In three weeks, representatives from the Assad regime and the opposition are scheduled to convene in Geneva to begin the process of negotiating peace in Syria's civil war — five months after the government's chemical weapons attacks killed more than 1,400 people.
The atrocities were depicted in a series of casualty photographs and videos that circulated globally on news and social media, and they provoked the threat of military action against the Assad government by the United States. Subsequently, the regime promised to dismantle its chemical weapons program by mid-2014, though their full compliance remains uncertain.
Still, the images themselves are significant, both for what they show and what they don't.
President Barack Obama, in his September 10 address on Syria, asserted that the "world saw in gruesome detail" what the Assad regime had done, but this was not exactly the case. The amateur photos and videos of the victims of the attacks do not follow the familiar model of the war casualty image. They were recognizable as such primarily in their quantitative aspects: the number of images and the astonishing volume of casualties (many of them grouped together) that they depicted. The scale of death bespoke militarized violence, but the qualitative dimension of those images was a bit more equivocal.
Even those who were visually captured while suffering, in the process of dying, or having already died, do not quite conform to the common model for representing war dead. While many of them convulsed, grimaced, foamed at the mouth, or cried out, their bodies remained intact, without visible wounds, injuries, or dismemberments. Consequently, the images could not be self-evidently meaningful or entirely transparent, and paradoxically, the best evidence of what they documented — elusive chemical weapons — was what they did not show.
To matter, they required expert explanation and interpretation. The descriptive effort to invest images with meaning is nothing new; indeed, it is a crucial part of the visual culture of war. But these images seemed to undermine the status of photographic evidence of atrocity because they didn't seem to show it, even as many people avowed that they did. Mr. Obama himself seemed to have faith in the power of the images, and he exhorted those who had not yet seen them to do so, and then to ask themselves, "What kind of world will we live in if the United States of America sees a dictator brazenly violate international law with poison gas, and we choose to look the other way?"

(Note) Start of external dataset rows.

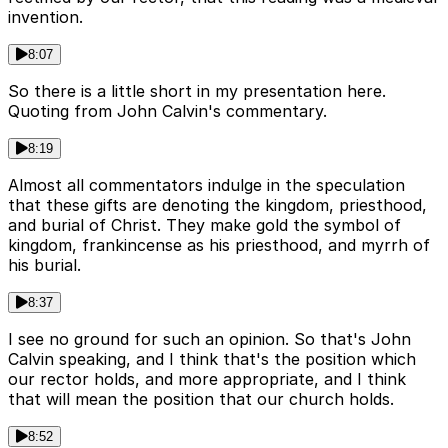
invention.
8:07
So there is a little short in my presentation here.
Quoting from John Calvin's commentary.
8:19
Almost all commentators indulge in the speculation
that these gifts are denoting the kingdom, priesthood,
and burial of Christ. They make gold the symbol of
kingdom, frankincense as his priesthood, and myrrh of
his burial.
8:37
I see no ground for such an opinion. So that's John
Calvin speaking, and I think that's the position which
our rector holds, and more appropriate, and I think
that will mean the position that our church holds.
8:52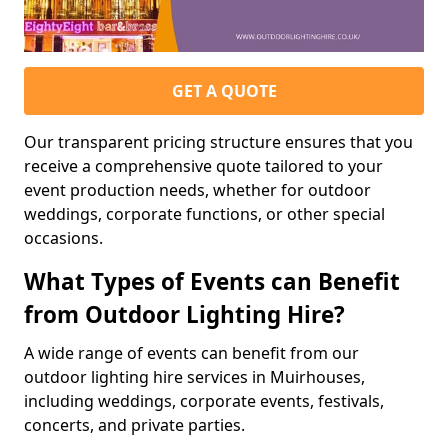
GET A QUOTE
Our transparent pricing structure ensures that you
receive a comprehensive quote tailored to your
event production needs, whether for outdoor
weddings, corporate functions, or other special
occasions.
What Types of Events can Benefit
from Outdoor Lighting Hire?
A wide range of events can benefit from our
outdoor lighting hire services in Muirhouses,
including weddings, corporate events, festivals,
concerts, and private parties.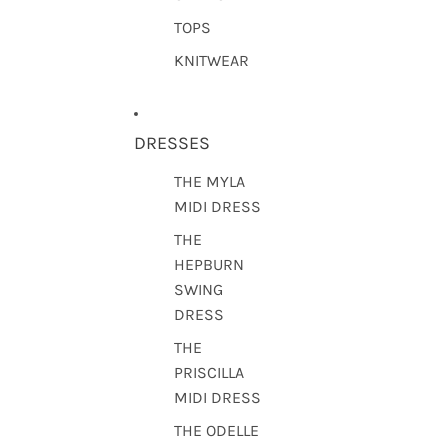
TOPS
KNITWEAR
DRESSES
THE MYLA
MIDI DRESS
THE
HEPBURN
SWING
DRESS
THE
PRISCILLA
MIDI DRESS
THE ODELLE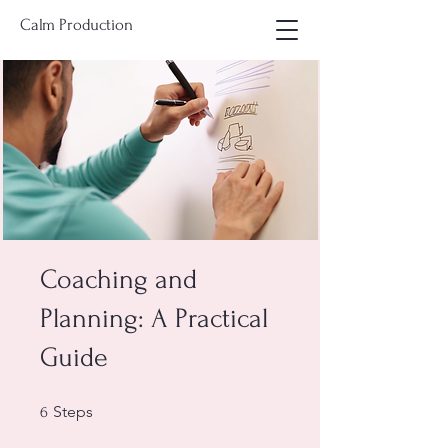
Calm Production
Coaching and
Planning: A Practical
Guide
6 Steps
Steps
6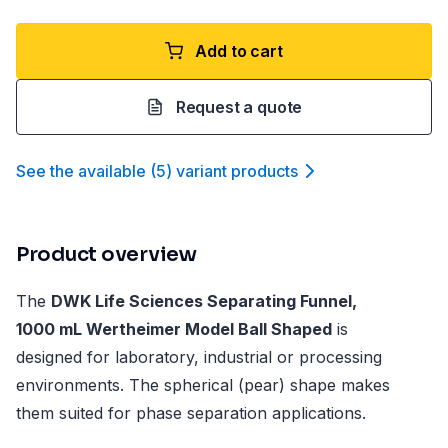
Add to cart
Request a quote
See the available
(
5
)
variant product
s
Product overview
The
DWK Life Sciences Separating Funnel,
1000 mL Wertheimer Model Ball Shaped
is
designed for laboratory, industrial or processing
environments. The spherical (pear) shape makes
them suited for phase separation applications.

But even when we looked directly at them, it was not entirely clear what we were seeing. And, moreover, it was not entirely clear what seeing them was meant to do.
There was something fractured in Obama's exhortation to watch the videos, as he had already decided at the time he made the address to do nothing, or at least not what he had originally intended to do. In this speech, Mr. Obama simultaneously conceded that he would wait for a diplomatic solution while also arguing for the possible eventual necessity of military strikes. This ambivalent posture echoes, in many ways, the ambiguous status of the images themselves and the confused position to which spectators were called; after all, the decision not to act on the truth that the images seemingly told had already been made before the president's urging for all citizens to bear witness to it.
Myriad uncertainties hover around these pictures. We cannot know how they will function or signify in the future, especially because changing dynamics in the region might compel the United States to negotiate with the Assad regime to prevent a jihadist takeover of the country. But ultimately, insofar as their content reflects and channels such unknowability, these photos provide an unintentionally perfect record of what transpired.